ゼファー400をはじめとしたキャブレター車では、ジェットのセッティングによってエンジン特性が大きく変化します。今回はパイロットジェットを38番、メインジェットを102番にしたことで低回転が「かぶる」ようになったケースをもとに、セッティングのポイントやその対処法を解説します。
そもそも「かぶる」とはどういう状態?
バイクにおける「かぶる」とは、混合気が濃すぎてスパークプラグが正常に点火しない現象を指します。具体的には、始動が困難になったり、エンジンがスムーズに回らず回転が上がらないといった症状が見られます。
特に低回転域でかぶる場合は、パイロット系統の濃さや点火系、チョークの影響が疑われることが多いです。

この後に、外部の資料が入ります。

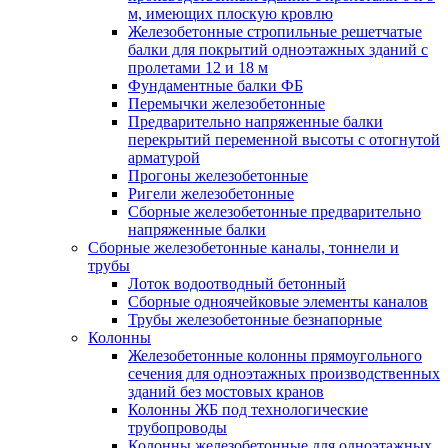
м, имеющих плоскую кровлю
Железобетонные стропильные решетчатые
балки для покрытий одноэтажных зданий с
пролетами 12 и 18 м
Фундаментные балки ФБ
Перемычки железобетонные
Предварительно напряженные балки
перекрытий переменной высоты с отогнутой
арматурой
Прогоны железобетонные
Ригели железобетонные
Сборные железобетонные предварительно
напряженные балки
Сборные железобетонные каналы, тоннели и
трубы
Лоток водоотводный бетонный
Сборные одноячейковые элементы каналов
Трубы железобетонные безнапорные
Колонны
Железобетонные колонны прямоугольного
сечения для одноэтажных производственных
зданий без мостовых кранов
Колонны ЖБ под технологические
трубопроводы
Колонны железобетонные для одноэтажных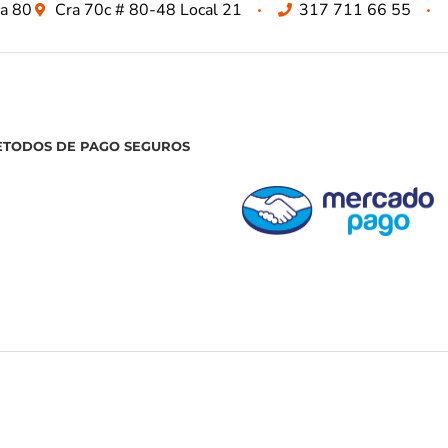
za 80
Cra 70c # 80-48 Local 21
317 711 66 55
ETODOS DE PAGO SEGUROS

パイロットジェットとメインジェットの役割を正しく理解しよう
キャブレターには、エンジン回転数やスロットル開度に応じて混合気を供給する複数の回路があります。
- パイロットジェット(PJ):主にアイドリング〜1/4開度を担当
- メインジェット(MJ):主に3/4〜全開域を担当
したがって、低回転での不調はメインジェットではなく、パイロットジェットやエアスクリューの調整が影響していると考えられます。
38番のパイロットジェットが原因の可能性
ゼファー400のノーマル設定よりも番手が大きい38番に変更した場合、アイドリングから低回転までの燃料供給が多くなり、混合気が濃くなる傾向があります。
混合気が濃すぎるとスパークプラグが点火しにくくなり、かぶる原因になります。一度、純正番手またはそれに近い数値に戻すことを検討してみましょう。
メインジェット102番は低回転に影響しにくい
メインジェットはスロットルを大きく開けた時に主に作用するため、低回転ではあまり影響しません。ただし、負圧式キャブレターの場合、スロットル操作と連動してジェットが徐々に作用するため、極端に大きい番手だと回転全体に影響を与える可能性もあります。
ですが、今回のケースでの「低回転のかぶり」はやはりパイロット系統の濃さが主因と考えるべきです。
点火系やプラグの状態もチェックを
ジェットのセッティングに問題がなくても、スパークプラグがカーボンで汚れていたり、点火コイルが劣化していると正常に火花が飛ばず、かぶる原因になります。
実際にセッティング変更後は、プラグの焼け具合を点検し、黒く煤けているようであれば混合気が濃すぎるサインです。逆に白っぽい場合は薄すぎるサインです。
実例:セッティングによる変化の体感例
例えば、ノーマルPJ32.5から38番に変更した際、「エンジン始動直後から回転がもたつく」「暖気後でも低速域がスムーズに伸びない」などの症状が現れたとの報告があります。
その後、34番程度に戻したところでアイドリング安定とレスポンス向上が確認された事例もあります。このように、小さな変更でも体感的な差が出るのがキャブセッティングの難しさでもあり、面白さでもあります。
まとめ:まずはパイロットジェットの見直しを
低回転域のかぶりは、主にパイロットジェットの番手が大きすぎることが原因と考えられます。まずは純正近くの番手に戻して試すことをおすすめします。加えて、スパークプラグや点火系の点検も行い、総合的にコンディションを確認しましょう。
キャブレターセッティングは経験と試行錯誤がものを言う分野です。少しずつ変更して、確実な変化を確認しながらベストな状態を探っていくことが大切です。